For 2008, the Grand Cherokee received a mid-cycle refresh. A revised front fascia included a new front grille, revised headlamps, as well as a new front bumper. In the rear, the 2008 Grand Cherokee received new tail lamps, and all models (except the SRT8) received new wheel and tire combinations. The interior was also completely restyled, with newly designed front bucket seats and new seating materials. The steering wheel was redesigned, and the instrument cluster received a facelift, with green backlighting changed to white. New aluminum and woodgrain interior trim was also available, depending upon trim level selection. The traditional integrated keyless entry remote and key were replaced by the new "FOBIK" keyless entry remote that included a redesigned ignition slot.
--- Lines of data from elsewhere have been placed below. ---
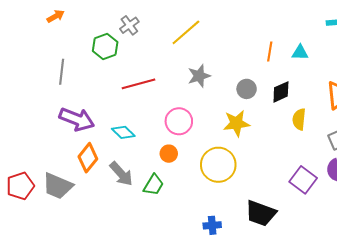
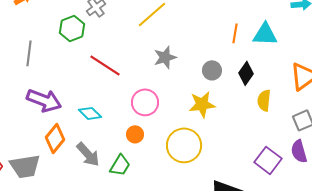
cyan triangle: (300, 53) -> (265, 34), size x1.5
red line: (138, 84) -> (105, 65), turned 48
black diamond: (281, 92) -> (246, 73), turned -30
gray trapezoid: (58, 186) -> (25, 166), turned -32

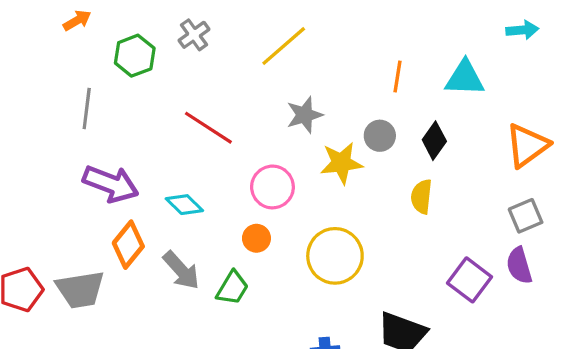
green hexagon: (72, 28) -> (135, 56), moved
orange line: (235, 33) -> (397, 76), moved
yellow semicircle: (264, 100) -> (421, 197), moved
yellow star: (202, 104) -> (341, 163), moved

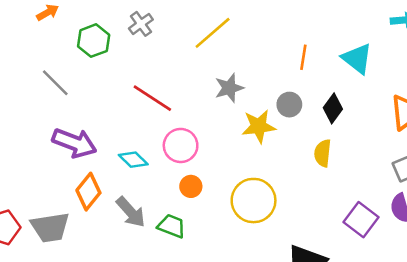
cyan triangle: (465, 78) -> (357, 58), turned 36
gray line: (87, 109) -> (55, 83), turned -52
pink circle: (272, 187) -> (181, 145), moved
green trapezoid: (232, 288) -> (172, 226), turned -100

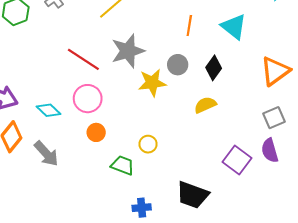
gray star: (229, 88) -> (128, 51), size x1.4
red line: (152, 98) -> (83, 59), moved
yellow semicircle: (323, 153) -> (205, 105), turned 60
yellow circle: (254, 201) -> (148, 144), size x0.5
green trapezoid: (172, 226) -> (123, 165), moved

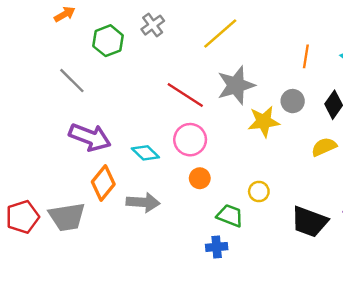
gray arrow: (46, 154) -> (143, 202), turned -44
black trapezoid: (192, 195) -> (310, 222), moved
blue cross: (142, 208) -> (217, 247), moved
Radios were also redesigned, with a 6.5-inch touchscreen display on select models, SiriusXM Travel Link available with the top-tier 730N GPS navigation radio, as well as voice activation, and an integrated UConnect Bluetooth hands-free phone system. SiriusXM Satellite Radio was also now standard equipment on all models. In the rear, a newly available 115-Volt household-style power outlet was included on select models, as well as heated outboard rear seats. The rear DVD entertainment system was redesigned to feature a larger LCD, as well as SiriusXM Backseat TV compatibility. All powertrains remained identical to the 2007 models, although 2008 would be the final year for the 3.0L CRD (Common Rail Diesel) V6 engine.

==Safety==
===ANCAP===

ANCAP test results Jeep Grand Cherokee variant(s) as tested (2005)
| Test | Score |
|---|---|
| Overall | Star |
| Frontal offset | 9.49/16 |
| Side impact | 16/16 |
| Pole | Not Assessed |
| Seat belt reminders | 1/3 |
| Whiplash protection | Not Assessed |
| Pedestrian protection | Poor |
| Electronic stability control | Standard |

===Euro NCAP===

Euro NCAP test results Jeep Grand Cherokee (2005)
| Test | Score | Rating |
|---|---|---|
| Adult occupant: | 26 | Star |
| Child occupant: | 35 | Star |
| Pedestrian: | 0 |  |

===Insurance Institute for Highway Safety (IIHS)===

2005-2010 Grand Cherokee IIHS scores
| Moderate overlap frontal offset | Good |
| Small overlap frontal offset | Not Tested |
| Side impact | Marginal |
| Roof strength | Not Tested |

===NHTSA===

2005-2010 Grand Cherokee NHTSA scores
| Frontal Driver: | Star |
| Frontal Passenger: | Star |
| Side Driver: | Star |
| Side Passenger: | Star |
| 4x2 Rollover: | Star |
| 4x4 Rollover: | Star |

===Recall===
May 2013: Chrysler recalled the Grand Cherokee over a rollaway risk.